[Transcribed page contents]
● ● ●

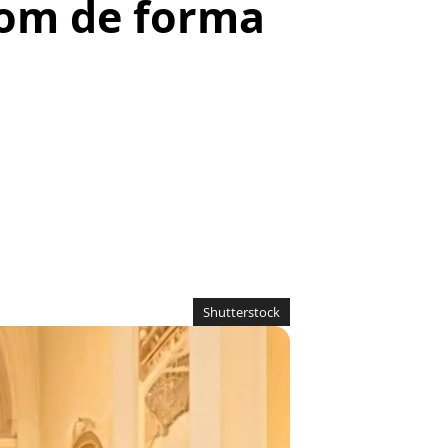
com de forma
Shutterstock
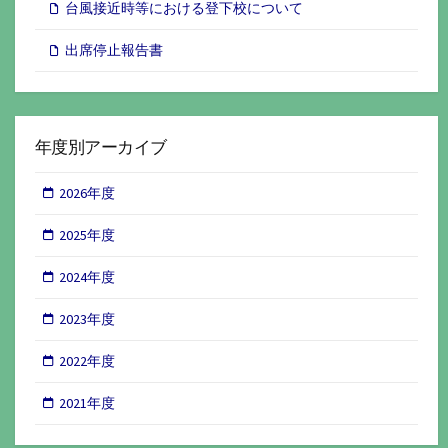
台風接近時等における登下校について
出席停止報告書
年度別アーカイブ
2026年度
2025年度
2024年度
2023年度
2022年度
2021年度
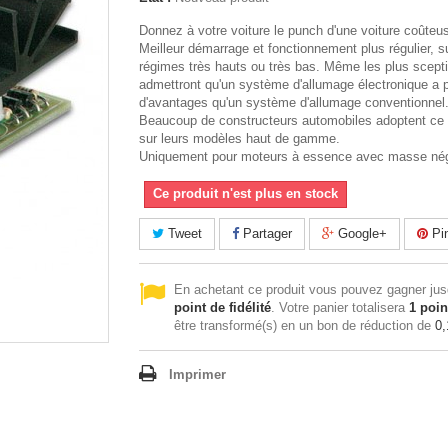
Donnez à votre voiture le punch d'une voiture coûteu
Meilleur démarrage et fonctionnement plus régulier, s
régimes très hauts ou très bas. Même les plus scept
admettront qu'un système d'allumage électronique a 
d'avantages qu'un système d'allumage conventionnel
Beaucoup de constructeurs automobiles adoptent ce
sur leurs modèles haut de gamme.
Uniquement pour moteurs à essence avec masse nég
Ce produit n'est plus en stock
Tweet
Partager
Google+
Pin
En achetant ce produit vous pouvez gagner ju
point de fidélité
. Votre panier totalisera
1
poin
être transformé(s) en un bon de réduction de
0,
Imprimer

● ● ●

◆ Try it
Set down every entry above exactly as written, but skip the pictures.

◆ Expected answer
com de forma
Shutterstock
台風接近時等における登下校について
出席停止報告書
年度別アーカイブ
2026年度
2025年度
2024年度
2023年度
2022年度
2021年度
Donnez à votre voiture le punch d'une voiture coûteu
Meilleur démarrage et fonctionnement plus régulier, s
régimes très hauts ou très bas. Même les plus scept
admettront qu'un système d'allumage électronique a 
d'avantages qu'un système d'allumage conventionnel
Beaucoup de constructeurs automobiles adoptent ce
sur leurs modèles haut de gamme.
Uniquement pour moteurs à essence avec masse nég
Ce produit n'est plus en stock
Tweet
Partager
Google+
Pin
En achetant ce produit vous pouvez gagner ju
point de fidélité
. Votre panier totalisera
1
poin
être transformé(s) en un bon de réduction de
0,
Imprimer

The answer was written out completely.